Cause for termination must directly and substantially affect the fitness of the faculty member to function … in an academic community, or be related to a serious failure of a faculty member to discharge his or her obligations to [the University].  Examples include, but are not limited to, serious professional or personal misconduct, serious failure to perform academic duties in accordance with generally accepted norms, conviction of a serious crime and serious violations of [University] policy.

Just count the number of times the word “serious” appears to qualify the grounds for removal, and you see which way the deck is stacked.  It will be extremely difficult for this university to revoke the tenure of a faculty member for refusing to teach in person but still genuinely seeking to fulfill those obligations in a different modality. This is particularly so if the faculty member is still fully performing her other “academic duties” – scholarship and institutional service.

In addition to having exceedingly narrow justifications for removal, university personnel policies on tenure revocation guarantee affected faculty a robust form of internal review.  Depending on the type and culture of the institution (public or private, large or small, strong or weak traditions of faculty governance), this process will vary. It may be styled as a disciplinary proceeding or a grievance, it likely involves review by a particular faculty committee or governing body, and it probably concludes with an appeal to the university’s board of regents or trustees.  Universities not being known for their institutional efficiency, this process can take a very, very long time. In addition, any failure to comply with the required procedural steps can itself create a breach of contract, potentially giving the professor another bite at the apple. 
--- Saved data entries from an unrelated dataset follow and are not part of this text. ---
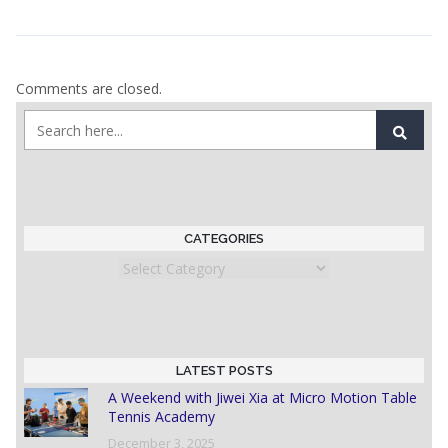
Comments are closed.
CATEGORIES
Categories
LATEST POSTS
A Weekend with Jiwei Xia at Micro Motion Table
Tennis Academy
December 3, 2025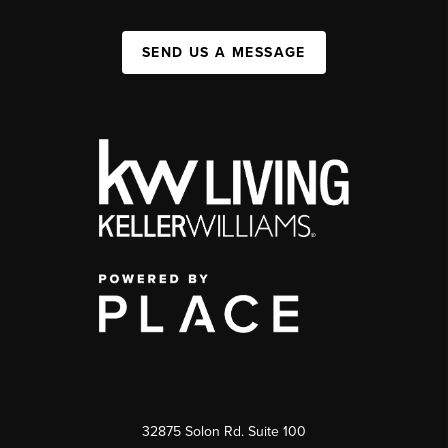
SEND US A MESSAGE
32875 Solon Rd. Suite 100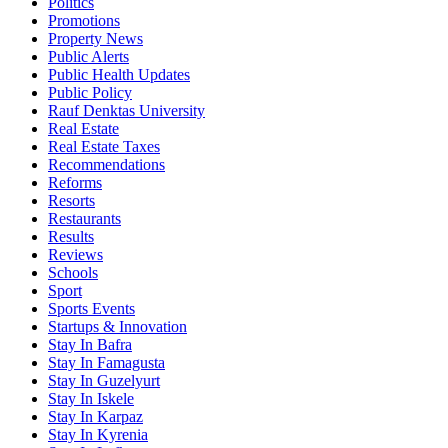
Politics
Promotions
Property News
Public Alerts
Public Health Updates
Public Policy
Rauf Denktas University
Real Estate
Real Estate Taxes
Recommendations
Reforms
Resorts
Restaurants
Results
Reviews
Schools
Sport
Sports Events
Startups & Innovation
Stay In Bafra
Stay In Famagusta
Stay In Guzelyurt
Stay In Iskele
Stay In Karpaz
Stay In Kyrenia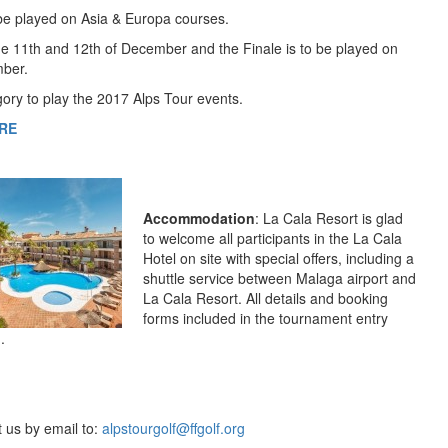
l be played on Asia & Europa courses.
the 11th and 12th of December and the Finale is to be played on
mber.
egory to play the 2017 Alps Tour events.
RE
Accommodation
: La Cala Resort is glad
to welcome all participants in the La Cala
Hotel on site with special offers, including a
shuttle service between Malaga airport and
La Cala Resort. All details and booking
forms included in the tournament entry
.
t us by email to:
alpstourgolf@ffgolf.org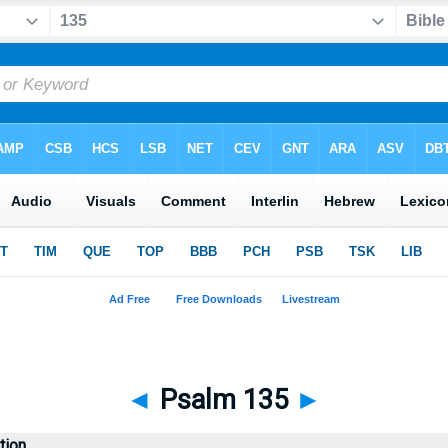
◄
Psalm 135
►
tion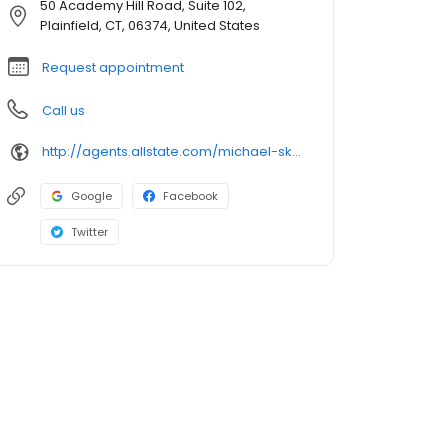
50 Academy Hill Road, Suite 102,
Plainfield, CT, 06374, United States
Request appointment
Call us
http://agents.allstate.com/michael-skaling-south-windsor-ct.html
Google
Facebook
Twitter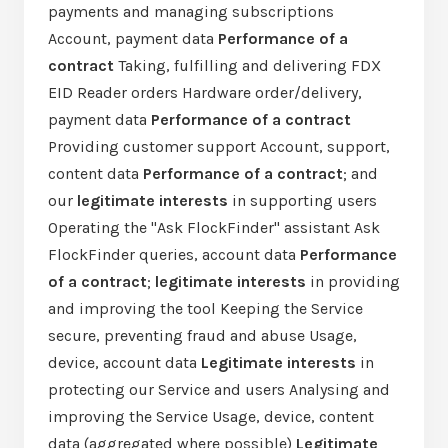
payments and managing subscriptions
Account, payment data
Performance of a
contract
Taking, fulfilling and delivering FDX
EID Reader orders Hardware order/delivery,
payment data
Performance of a contract
Providing customer support Account, support,
content data
Performance of a contract
; and
our
legitimate interests
in supporting users
Operating the "Ask FlockFinder" assistant Ask
FlockFinder queries, account data
Performance
of a contract
;
legitimate interests
in providing
and improving the tool Keeping the Service
secure, preventing fraud and abuse Usage,
device, account data
Legitimate interests
in
protecting our Service and users Analysing and
improving the Service Usage, device, content
data (aggregated where possible)
Legitimate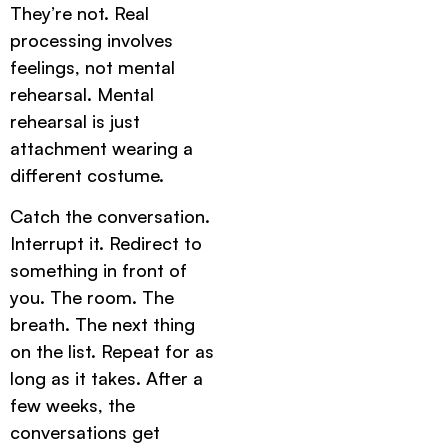
They’re not. Real
processing involves
feelings, not mental
rehearsal. Mental
rehearsal is just
attachment wearing a
different costume.
Catch the conversation.
Interrupt it. Redirect to
something in front of
you. The room. The
breath. The next thing
on the list. Repeat for as
long as it takes. After a
few weeks, the
conversations get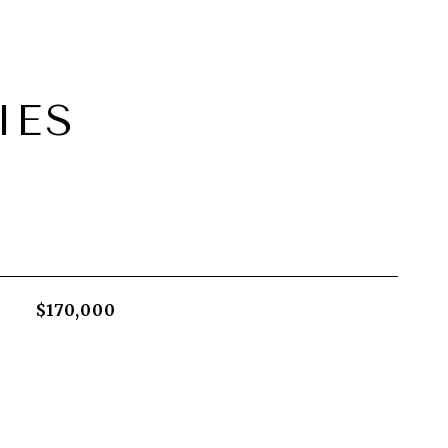
IES
$170,000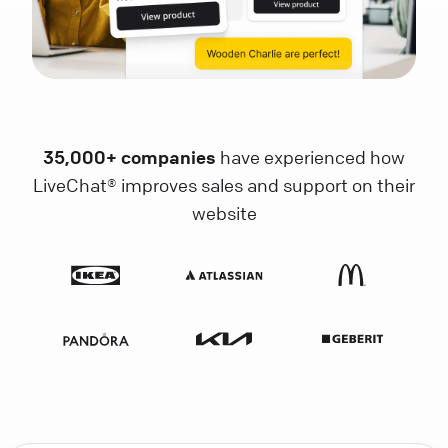
35,000+ companies
have experienced how
LiveChat® improves sales and support on their
website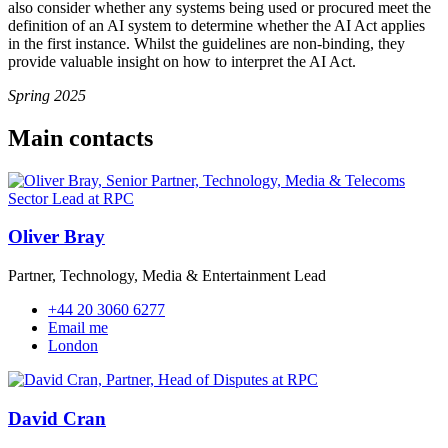
also consider whether any systems being used or procured meet the
definition of an AI system to determine whether the AI Act applies
in the first instance. Whilst the guidelines are non-binding, they
provide valuable insight on how to interpret the AI Act.
Spring 2025
Main contacts
Oliver Bray
Partner, Technology, Media & Entertainment Lead
+44 20 3060 6277
Email me
London
David Cran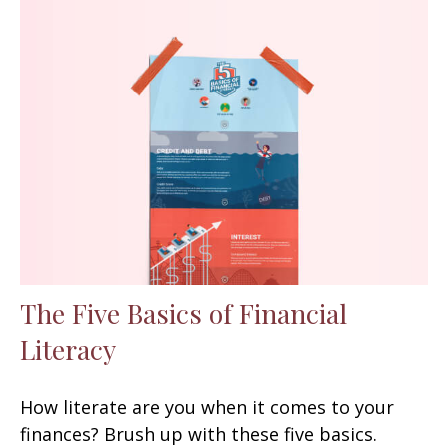
The Five Basics of Financial
Literacy
How literate are you when it comes to your
finances? Brush up with these five basics.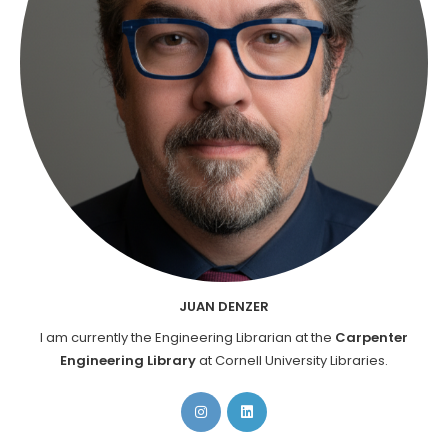
JUAN DENZER
I am currently the Engineering Librarian at the
Carpenter
Engineering Library
at Cornell University Libraries.
Opens
Opens
in
in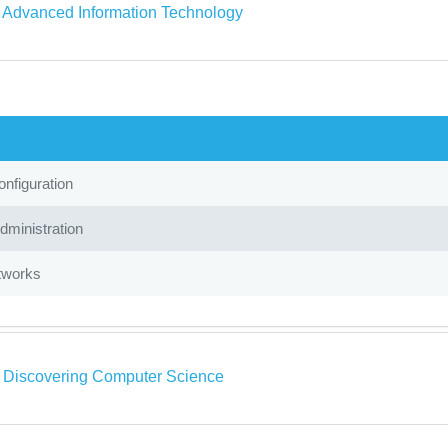
a Advanced Information Technology
nfiguration
ministration
tworks
a Discovering Computer Science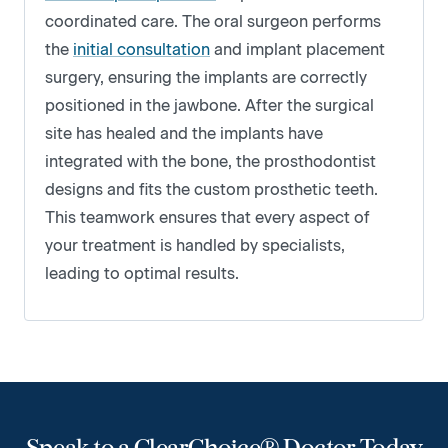
coordinated care. The oral surgeon performs
the
initial consultation
and implant placement
surgery, ensuring the implants are correctly
positioned in the jawbone. After the surgical
site has healed and the implants have
integrated with the bone, the prosthodontist
designs and fits the custom prosthetic teeth.
This teamwork ensures that every aspect of
your treatment is handled by specialists,
leading to optimal results.
Speak to a ClearChoice® Doctor Today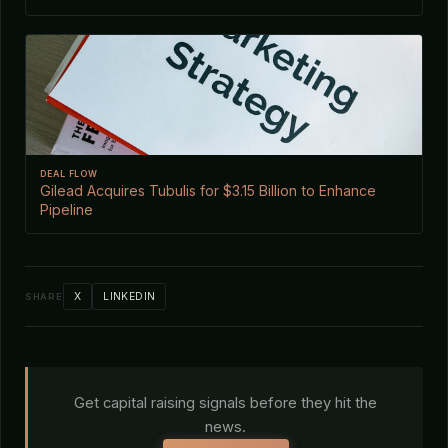
DEAL FLOW
Gilead Acquires Tubulis for $3.15 Billion to Enhance
Pipeline
X
LINKEDIN
SHARE
Get capital raising signals before they hit the
news.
In sum, even if a university is confident that it has substantive grounds to remove a tenured faculty member, it may lack the ability to execute on it. By the time it dots and crosses every “i” and “t” of its procedures, the pandemic will surely be over. At that point one can imagine a simple resolution under which the university drops its charges and the professor quietly returns to the classroom.


Let us return to the not-so-hypothetical question that began Part I. I end all of my exams with the same instruction: Advise the client. If a colleague who fears both for her safety and her job asks me what to do about institutional pressure to teach in person, I need to provide a coherent response, not the meandering intellectual analysis we subject ourselves to grading (or which I have imposed on you here). This is where the true teaching moment lies: students learn that lawyers do not make decisions, but merely lay out the likely results of different scenarios. Ultimately the client must weigh the strength of her convictions against her tolerance for risk.  All things considered, tenured faculty are well positioned to take the risk of refusing to return to in-person work. Most employees -- including many elite workers who enjoy just cause protection -- are not.